(EXERCISE INSTRUCTIONS): Your job with the data below is to output exactly the lines from the one holding "ନ୍ଥୀ ସଦସ୍ୟଙ୍କ ବିରୋଧ" down to the one holding "ଘଟାଇବା ଏହି ଚୁକ୍ତିର", both included, and no others.

[Page-level text extractions]
---------------
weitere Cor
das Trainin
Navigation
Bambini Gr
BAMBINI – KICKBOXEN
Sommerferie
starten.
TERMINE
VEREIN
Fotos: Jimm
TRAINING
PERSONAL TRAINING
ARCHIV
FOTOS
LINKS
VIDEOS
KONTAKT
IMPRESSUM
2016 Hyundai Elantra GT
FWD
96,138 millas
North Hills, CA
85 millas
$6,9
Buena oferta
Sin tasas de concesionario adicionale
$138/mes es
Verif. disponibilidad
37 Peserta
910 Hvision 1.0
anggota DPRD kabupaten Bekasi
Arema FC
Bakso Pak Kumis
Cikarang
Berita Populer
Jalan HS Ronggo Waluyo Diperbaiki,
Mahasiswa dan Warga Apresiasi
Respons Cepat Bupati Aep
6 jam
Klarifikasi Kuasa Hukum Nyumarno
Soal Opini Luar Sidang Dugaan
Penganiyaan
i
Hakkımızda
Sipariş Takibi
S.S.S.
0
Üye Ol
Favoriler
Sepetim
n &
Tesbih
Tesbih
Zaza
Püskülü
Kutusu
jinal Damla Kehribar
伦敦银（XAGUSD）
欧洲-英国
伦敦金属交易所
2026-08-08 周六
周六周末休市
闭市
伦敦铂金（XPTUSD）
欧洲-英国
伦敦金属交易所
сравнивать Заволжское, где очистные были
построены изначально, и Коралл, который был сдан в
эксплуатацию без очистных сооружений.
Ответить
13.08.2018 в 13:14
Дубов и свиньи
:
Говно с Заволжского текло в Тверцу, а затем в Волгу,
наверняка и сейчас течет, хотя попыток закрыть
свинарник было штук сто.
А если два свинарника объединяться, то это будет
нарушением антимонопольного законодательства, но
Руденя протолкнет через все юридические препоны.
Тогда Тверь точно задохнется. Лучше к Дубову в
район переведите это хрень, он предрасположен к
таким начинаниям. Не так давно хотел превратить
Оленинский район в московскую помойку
---------------
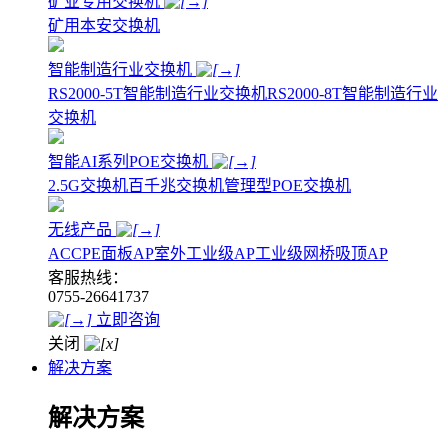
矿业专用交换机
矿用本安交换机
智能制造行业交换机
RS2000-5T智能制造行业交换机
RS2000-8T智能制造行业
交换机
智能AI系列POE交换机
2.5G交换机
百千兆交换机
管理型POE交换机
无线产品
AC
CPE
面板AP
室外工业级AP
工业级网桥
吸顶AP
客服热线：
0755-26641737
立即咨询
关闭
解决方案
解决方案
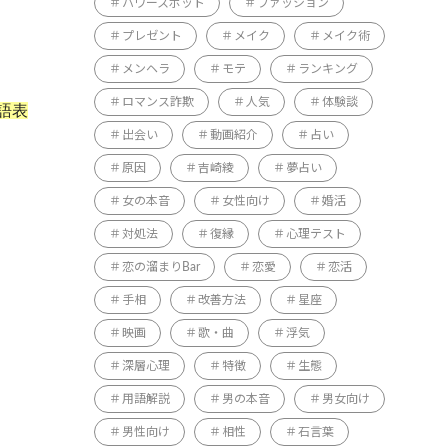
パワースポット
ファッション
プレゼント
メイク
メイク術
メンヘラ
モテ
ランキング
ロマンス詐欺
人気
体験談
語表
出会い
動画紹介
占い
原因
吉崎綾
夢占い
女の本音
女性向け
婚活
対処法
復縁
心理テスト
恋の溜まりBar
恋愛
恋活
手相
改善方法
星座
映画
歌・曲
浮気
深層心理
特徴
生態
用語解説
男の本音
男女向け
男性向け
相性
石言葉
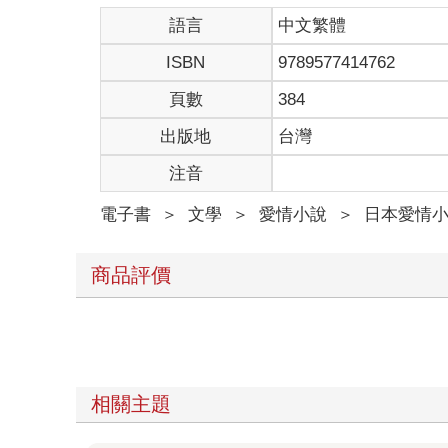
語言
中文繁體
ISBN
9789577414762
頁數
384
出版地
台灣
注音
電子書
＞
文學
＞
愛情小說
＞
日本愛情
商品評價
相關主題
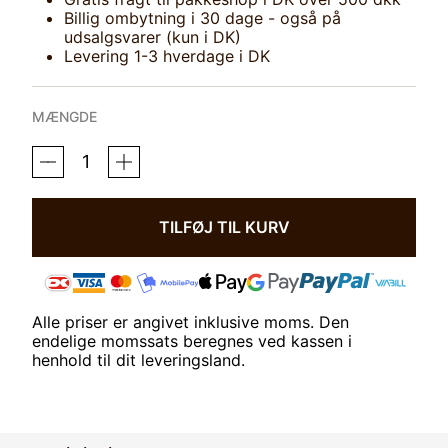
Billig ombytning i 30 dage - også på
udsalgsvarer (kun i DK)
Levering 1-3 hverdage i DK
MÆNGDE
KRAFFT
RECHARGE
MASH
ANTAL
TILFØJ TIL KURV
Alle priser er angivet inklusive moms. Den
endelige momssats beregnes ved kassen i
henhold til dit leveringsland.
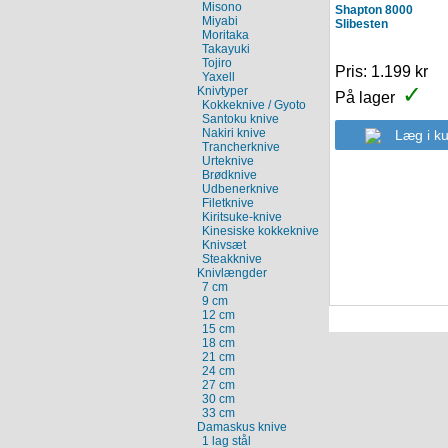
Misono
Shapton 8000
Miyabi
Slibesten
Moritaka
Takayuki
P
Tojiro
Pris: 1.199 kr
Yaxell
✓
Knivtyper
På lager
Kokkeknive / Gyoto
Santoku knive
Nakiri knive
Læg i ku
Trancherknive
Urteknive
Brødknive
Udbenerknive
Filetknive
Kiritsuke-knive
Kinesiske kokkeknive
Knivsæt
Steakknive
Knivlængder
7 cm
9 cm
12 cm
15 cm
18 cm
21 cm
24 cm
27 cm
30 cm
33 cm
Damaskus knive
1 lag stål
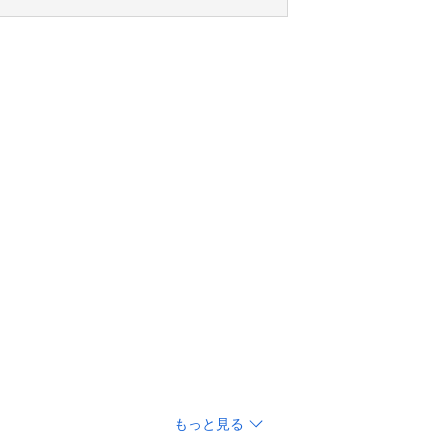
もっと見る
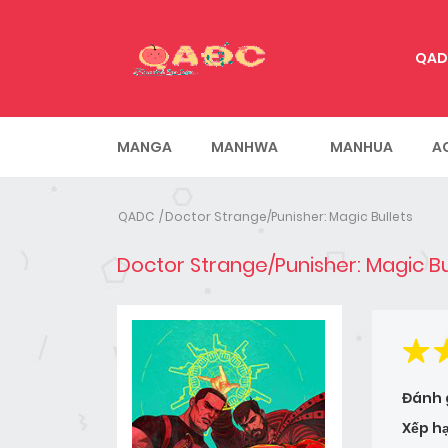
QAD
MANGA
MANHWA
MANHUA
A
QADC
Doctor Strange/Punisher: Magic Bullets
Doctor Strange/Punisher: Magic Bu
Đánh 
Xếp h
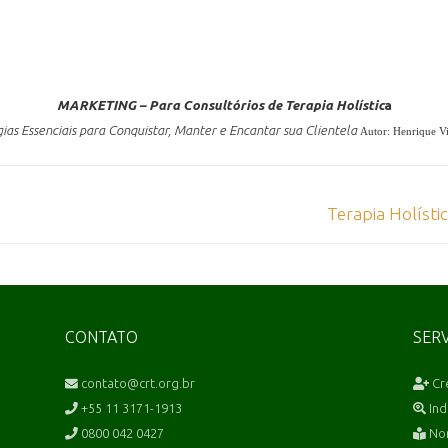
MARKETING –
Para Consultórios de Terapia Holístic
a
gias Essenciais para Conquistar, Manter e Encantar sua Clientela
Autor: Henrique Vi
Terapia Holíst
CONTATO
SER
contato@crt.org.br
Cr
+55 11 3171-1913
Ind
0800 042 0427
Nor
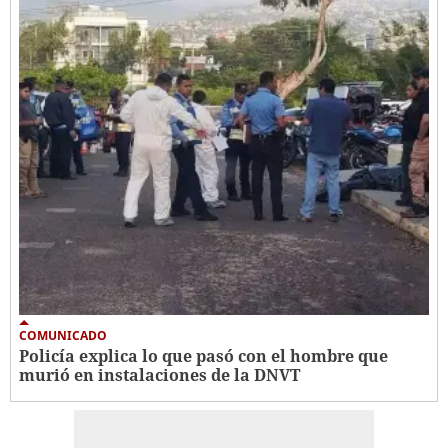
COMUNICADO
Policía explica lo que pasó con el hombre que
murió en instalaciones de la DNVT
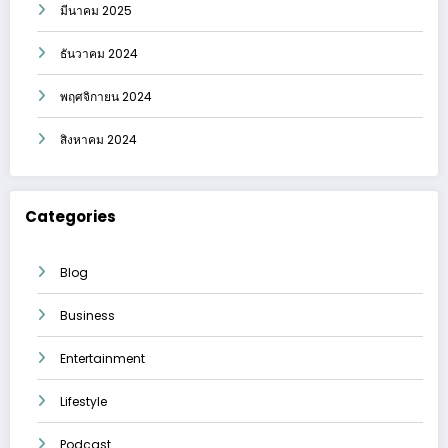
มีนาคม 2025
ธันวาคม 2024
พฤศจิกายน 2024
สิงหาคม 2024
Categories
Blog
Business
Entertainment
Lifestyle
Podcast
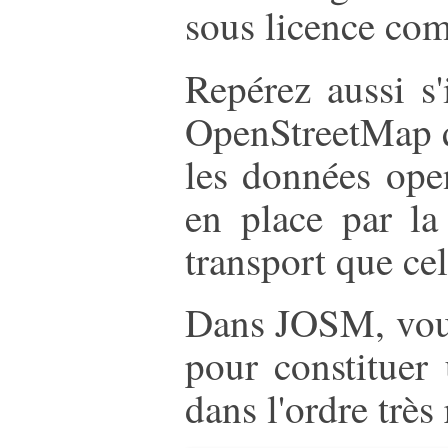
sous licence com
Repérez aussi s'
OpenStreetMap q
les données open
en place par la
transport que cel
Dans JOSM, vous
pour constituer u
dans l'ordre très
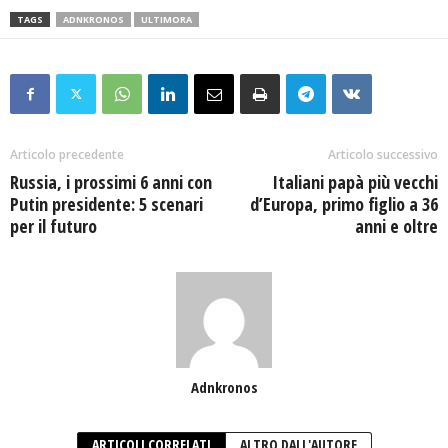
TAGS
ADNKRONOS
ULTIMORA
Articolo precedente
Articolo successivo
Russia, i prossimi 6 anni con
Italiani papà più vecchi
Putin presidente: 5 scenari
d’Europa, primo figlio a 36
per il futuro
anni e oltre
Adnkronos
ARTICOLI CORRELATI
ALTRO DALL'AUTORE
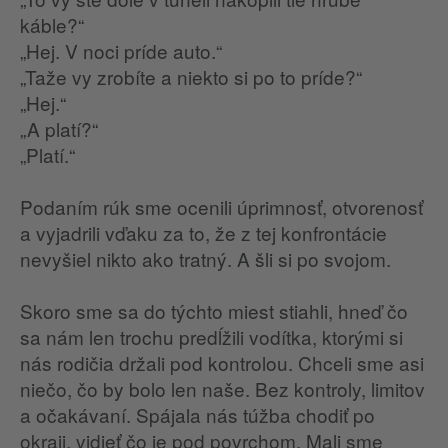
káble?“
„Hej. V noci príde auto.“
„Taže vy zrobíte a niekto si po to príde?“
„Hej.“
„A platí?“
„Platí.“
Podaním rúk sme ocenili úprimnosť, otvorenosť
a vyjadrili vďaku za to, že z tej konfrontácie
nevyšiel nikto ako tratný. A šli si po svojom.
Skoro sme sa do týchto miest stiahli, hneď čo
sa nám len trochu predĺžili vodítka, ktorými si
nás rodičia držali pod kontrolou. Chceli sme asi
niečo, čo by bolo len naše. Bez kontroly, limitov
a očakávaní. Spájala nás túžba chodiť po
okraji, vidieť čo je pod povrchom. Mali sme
---------------
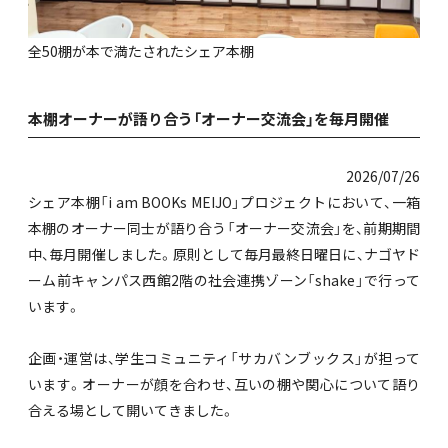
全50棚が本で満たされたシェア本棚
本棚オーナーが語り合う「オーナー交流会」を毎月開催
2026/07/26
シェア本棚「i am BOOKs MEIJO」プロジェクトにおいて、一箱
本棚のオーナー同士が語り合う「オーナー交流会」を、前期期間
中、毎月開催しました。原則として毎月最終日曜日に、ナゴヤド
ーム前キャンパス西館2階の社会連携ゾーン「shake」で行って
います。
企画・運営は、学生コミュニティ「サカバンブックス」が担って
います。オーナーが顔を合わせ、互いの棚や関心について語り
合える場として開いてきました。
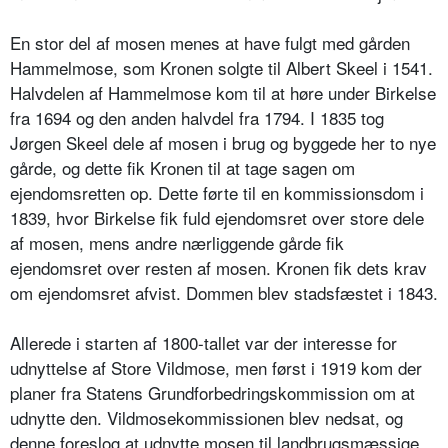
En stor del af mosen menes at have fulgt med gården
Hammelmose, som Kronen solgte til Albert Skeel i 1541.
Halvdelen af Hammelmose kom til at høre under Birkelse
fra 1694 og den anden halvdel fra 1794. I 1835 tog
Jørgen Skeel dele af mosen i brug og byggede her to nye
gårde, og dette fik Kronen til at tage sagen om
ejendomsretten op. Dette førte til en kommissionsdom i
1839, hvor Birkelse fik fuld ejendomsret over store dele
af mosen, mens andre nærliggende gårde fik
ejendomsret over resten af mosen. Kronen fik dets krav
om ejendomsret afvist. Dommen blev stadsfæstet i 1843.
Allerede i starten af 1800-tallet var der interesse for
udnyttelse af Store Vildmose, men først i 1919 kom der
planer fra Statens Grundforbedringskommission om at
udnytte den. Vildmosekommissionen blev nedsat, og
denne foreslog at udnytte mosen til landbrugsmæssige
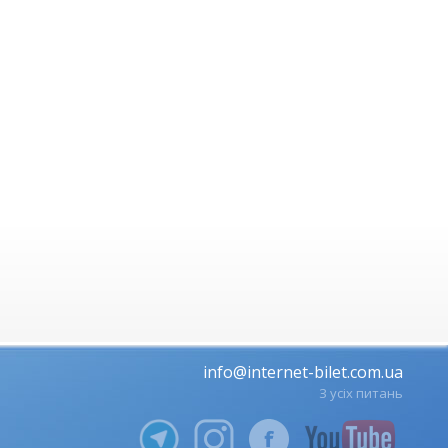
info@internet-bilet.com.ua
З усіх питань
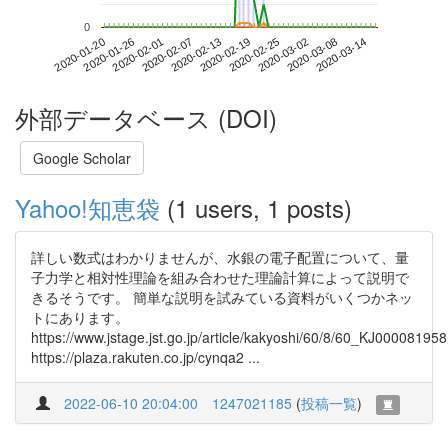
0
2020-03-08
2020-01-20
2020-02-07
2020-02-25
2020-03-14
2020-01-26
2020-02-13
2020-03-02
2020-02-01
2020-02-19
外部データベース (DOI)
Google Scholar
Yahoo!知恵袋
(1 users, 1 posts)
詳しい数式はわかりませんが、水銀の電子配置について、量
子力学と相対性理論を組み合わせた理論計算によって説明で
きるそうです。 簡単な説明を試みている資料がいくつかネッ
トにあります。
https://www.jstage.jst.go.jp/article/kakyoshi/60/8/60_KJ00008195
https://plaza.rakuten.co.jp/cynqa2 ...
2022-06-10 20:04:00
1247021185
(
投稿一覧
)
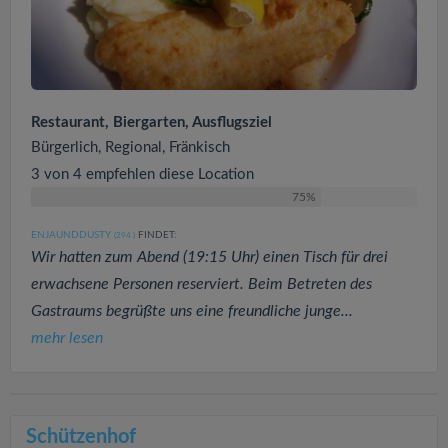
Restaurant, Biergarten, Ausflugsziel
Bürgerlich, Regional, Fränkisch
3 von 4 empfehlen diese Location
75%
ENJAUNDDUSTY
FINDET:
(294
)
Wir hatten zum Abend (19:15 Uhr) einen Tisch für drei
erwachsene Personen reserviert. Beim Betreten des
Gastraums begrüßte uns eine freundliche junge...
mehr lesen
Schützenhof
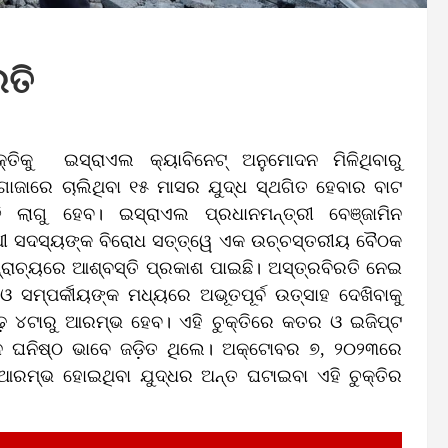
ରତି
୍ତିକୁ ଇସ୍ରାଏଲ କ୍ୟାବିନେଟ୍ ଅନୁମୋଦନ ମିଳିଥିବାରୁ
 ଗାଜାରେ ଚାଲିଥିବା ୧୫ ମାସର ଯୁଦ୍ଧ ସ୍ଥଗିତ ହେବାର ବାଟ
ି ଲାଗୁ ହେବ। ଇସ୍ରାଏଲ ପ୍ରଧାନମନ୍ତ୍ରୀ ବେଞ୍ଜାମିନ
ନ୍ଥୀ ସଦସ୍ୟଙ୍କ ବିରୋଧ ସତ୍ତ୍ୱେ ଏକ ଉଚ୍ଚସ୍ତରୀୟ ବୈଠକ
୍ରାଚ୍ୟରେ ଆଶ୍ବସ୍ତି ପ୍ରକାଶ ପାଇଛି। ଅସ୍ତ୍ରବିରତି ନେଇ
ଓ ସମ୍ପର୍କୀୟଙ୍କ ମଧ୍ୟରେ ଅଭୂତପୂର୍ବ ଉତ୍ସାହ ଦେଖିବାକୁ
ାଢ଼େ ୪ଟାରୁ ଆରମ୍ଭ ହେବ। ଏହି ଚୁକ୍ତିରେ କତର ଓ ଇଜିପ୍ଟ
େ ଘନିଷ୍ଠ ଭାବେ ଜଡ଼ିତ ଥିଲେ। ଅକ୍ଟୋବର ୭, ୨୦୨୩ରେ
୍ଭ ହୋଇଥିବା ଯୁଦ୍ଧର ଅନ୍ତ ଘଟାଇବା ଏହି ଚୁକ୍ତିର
---------------
(YOUR RESPONSE):
ନ୍ଥୀ ସଦସ୍ୟଙ୍କ ବିରୋଧ ସତ୍ତ୍ୱେ ଏକ ଉଚ୍ଚସ୍ତରୀୟ ବୈଠକ
୍ରାଚ୍ୟରେ ଆଶ୍ବସ୍ତି ପ୍ରକାଶ ପାଇଛି। ଅସ୍ତ୍ରବିରତି ନେଇ
ଓ ସମ୍ପର୍କୀୟଙ୍କ ମଧ୍ୟରେ ଅଭୂତପୂର୍ବ ଉତ୍ସାହ ଦେଖିବାକୁ
ାଢ଼େ ୪ଟାରୁ ଆରମ୍ଭ ହେବ। ଏହି ଚୁକ୍ତିରେ କତର ଓ ଇଜିପ୍ଟ
େ ଘନିଷ୍ଠ ଭାବେ ଜଡ଼ିତ ଥିଲେ। ଅକ୍ଟୋବର ୭, ୨୦୨୩ରେ
୍ଭ ହୋଇଥିବା ଯୁଦ୍ଧର ଅନ୍ତ ଘଟାଇବା ଏହି ଚୁକ୍ତିର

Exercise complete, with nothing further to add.